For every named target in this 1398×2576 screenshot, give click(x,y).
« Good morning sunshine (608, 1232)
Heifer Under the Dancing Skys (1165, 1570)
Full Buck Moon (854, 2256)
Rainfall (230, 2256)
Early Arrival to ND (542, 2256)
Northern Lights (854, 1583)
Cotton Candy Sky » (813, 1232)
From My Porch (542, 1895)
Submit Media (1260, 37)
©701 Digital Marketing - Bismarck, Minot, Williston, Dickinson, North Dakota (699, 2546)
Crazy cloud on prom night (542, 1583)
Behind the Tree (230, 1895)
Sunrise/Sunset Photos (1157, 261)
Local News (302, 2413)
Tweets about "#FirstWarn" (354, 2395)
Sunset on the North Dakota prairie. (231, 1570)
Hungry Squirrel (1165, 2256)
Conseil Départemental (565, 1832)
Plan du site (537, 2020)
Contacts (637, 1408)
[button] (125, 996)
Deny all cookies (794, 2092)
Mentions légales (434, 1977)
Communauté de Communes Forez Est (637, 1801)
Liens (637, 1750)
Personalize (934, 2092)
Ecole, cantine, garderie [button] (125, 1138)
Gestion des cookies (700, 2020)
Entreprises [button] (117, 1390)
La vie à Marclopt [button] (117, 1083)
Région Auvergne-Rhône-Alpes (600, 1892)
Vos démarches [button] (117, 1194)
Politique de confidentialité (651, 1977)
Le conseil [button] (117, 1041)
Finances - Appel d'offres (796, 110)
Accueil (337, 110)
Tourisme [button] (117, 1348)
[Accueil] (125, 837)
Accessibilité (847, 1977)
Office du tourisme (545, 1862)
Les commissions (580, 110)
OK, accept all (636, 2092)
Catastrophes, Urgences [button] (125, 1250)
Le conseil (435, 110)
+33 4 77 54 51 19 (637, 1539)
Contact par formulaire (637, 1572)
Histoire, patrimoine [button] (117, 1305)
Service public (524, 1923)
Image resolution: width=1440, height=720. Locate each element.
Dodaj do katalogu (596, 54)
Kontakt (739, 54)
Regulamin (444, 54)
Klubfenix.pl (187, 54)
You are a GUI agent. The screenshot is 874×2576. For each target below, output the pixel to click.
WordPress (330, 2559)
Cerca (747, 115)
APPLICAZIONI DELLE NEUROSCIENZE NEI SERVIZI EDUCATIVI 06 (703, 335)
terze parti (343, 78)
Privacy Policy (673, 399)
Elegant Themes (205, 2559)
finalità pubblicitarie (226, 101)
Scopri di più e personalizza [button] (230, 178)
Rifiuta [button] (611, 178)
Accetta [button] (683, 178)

○ ○ ○ ○

__What to do__.
The complete data is to be transcribed verbatim.

__Solved exercise__.
For every named target in this 1398×2576 screenshot, give click(x,y).
« Good morning sunshine (608, 1232)
Heifer Under the Dancing Skys (1165, 1570)
Full Buck Moon (854, 2256)
Rainfall (230, 2256)
Early Arrival to ND (542, 2256)
Northern Lights (854, 1583)
Cotton Candy Sky » (813, 1232)
From My Porch (542, 1895)
Submit Media (1260, 37)
©701 Digital Marketing - Bismarck, Minot, Williston, Dickinson, North Dakota (699, 2546)
Crazy cloud on prom night (542, 1583)
Behind the Tree (230, 1895)
Sunrise/Sunset Photos (1157, 261)
Local News (302, 2413)
Tweets about "#FirstWarn" (354, 2395)
Sunset on the North Dakota prairie. (231, 1570)
Hungry Squirrel (1165, 2256)
Conseil Départemental (565, 1832)
Plan du site (537, 2020)
Contacts (637, 1408)
[button] (125, 996)
Deny all cookies (794, 2092)
Mentions légales (434, 1977)
Communauté de Communes Forez Est (637, 1801)
Liens (637, 1750)
Personalize (934, 2092)
Ecole, cantine, garderie [button] (125, 1138)
Gestion des cookies (700, 2020)
Entreprises [button] (117, 1390)
La vie à Marclopt [button] (117, 1083)
Région Auvergne-Rhône-Alpes (600, 1892)
Vos démarches [button] (117, 1194)
Politique de confidentialité (651, 1977)
Le conseil [button] (117, 1041)
Finances - Appel d'offres (796, 110)
Accueil (337, 110)
Tourisme [button] (117, 1348)
[Accueil] (125, 837)
Accessibilité (847, 1977)
Office du tourisme (545, 1862)
Les commissions (580, 110)
OK, accept all (636, 2092)
Catastrophes, Urgences [button] (125, 1250)
Le conseil (435, 110)
+33 4 77 54 51 19 (637, 1539)
Contact par formulaire (637, 1572)
Histoire, patrimoine [button] (117, 1305)
Service public (524, 1923)
Image resolution: width=1440, height=720. Locate each element.
Dodaj do katalogu (596, 54)
Kontakt (739, 54)
Regulamin (444, 54)
Klubfenix.pl (187, 54)
You are a GUI agent. The screenshot is 874×2576. For each target below, output the pixel to click.
WordPress (330, 2559)
Cerca (747, 115)
APPLICAZIONI DELLE NEUROSCIENZE NEI SERVIZI EDUCATIVI 06 (703, 335)
terze parti (343, 78)
Privacy Policy (673, 399)
Elegant Themes (205, 2559)
finalità pubblicitarie (226, 101)
Scopri di più e personalizza [button] (230, 178)
Rifiuta [button] (611, 178)
Accetta [button] (683, 178)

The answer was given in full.